G.K. GILBERT, LAKE BONNEVILLE, AND SCIENCE


OVIATT, Charles G., Geology, Kansas State Univ, 108 Thompson Hall, Manhattan, KS 66506-3201, joviatt@ksu.edu

G.K. Gilbert (1843-1918) was one of the greatest of American geologists. His fundamental education was primarily in Greek, Latin, mathematics, English, and physics, and his geologic education came largely "on the job" (at Ward's Natural Science Establishment, as a volunteer assistant geologist with the Ohio Geological Survey under John Strong Newberry, with the Wheeler Survey West of the 100th Meridian, and with John Wesley Powell and the U.S. Geological Survey). Gilbert's research was far-reaching and influential. Among his many contributions to geology, four of his publications, on the Henry Mountains, Lake Bonneville, hydraulic mining debris in California, and Basin and Range structure, are considered to be classics of geologic literature.
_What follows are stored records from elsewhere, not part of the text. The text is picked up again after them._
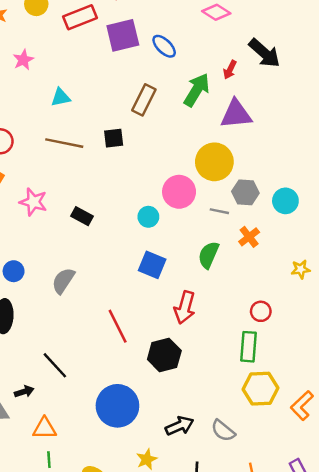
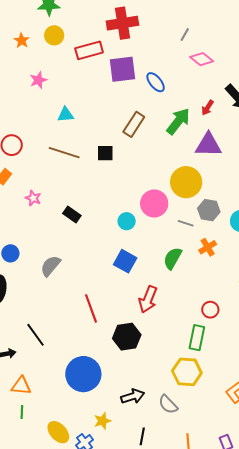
pink star: (33, 202) -> (33, 198), size x0.7
yellow hexagon: (261, 389) -> (187, 372), moved

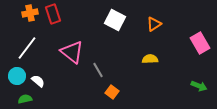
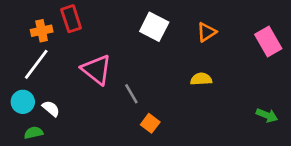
orange cross: (30, 13) -> (42, 31), moved
pink rectangle: (200, 43) -> (268, 41), moved

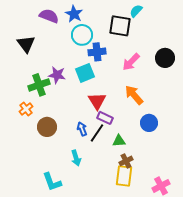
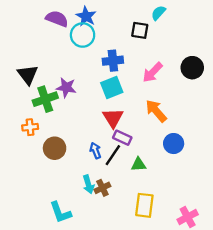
black square: (120, 26) -> (140, 30), size x0.7
cyan circle: (82, 35) -> (83, 35), moved
black triangle: (26, 44) -> (28, 75), moved
cyan square: (85, 73) -> (112, 88), moved
orange cross: (26, 109) -> (30, 127), turned 32
brown cross: (126, 161) -> (102, 188), moved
Gilbert began working in the Great Salt Lake region in the early 1870s, but "Lake Bonneville" was not published in complete form until 1890 (as USGS Monograph 1). As others have noted, "Lake Bonneville" is truly a masterpiece, and is far more than a report of investigations. "Lake Bonneville" includes chapters on lacustrine shorezone processes and geomorphology, the shoreline and sedimentary records of Lake Bonneville, volcanic eruptions in the basin, the history of the Bonneville basin, and Lake Bonneville and diastrophism, among other topics. The monograph is comprehensive, but more importantly it is a clear expression of Gilbert's view of the nature of scientific inquiry -- that explanatory hypotheses come from analogies and that multiple hypotheses should be tested and rejected or accepted based on available observations. He also believed that all scientific conclusions are tentative. If we follow his example, we find that the most valuable and enduring legacy of Gilbert's Lake Bonneville work is not that he "got it all right," but that he showed us how to ask the right questions and search for meaningful answers, and that when more observations become available, the questions we ask and the answers we find will probably change. Gilbert's straight-forward writing style mirrored and complemented his science by demonstrating his honesty and avoidance of egotism.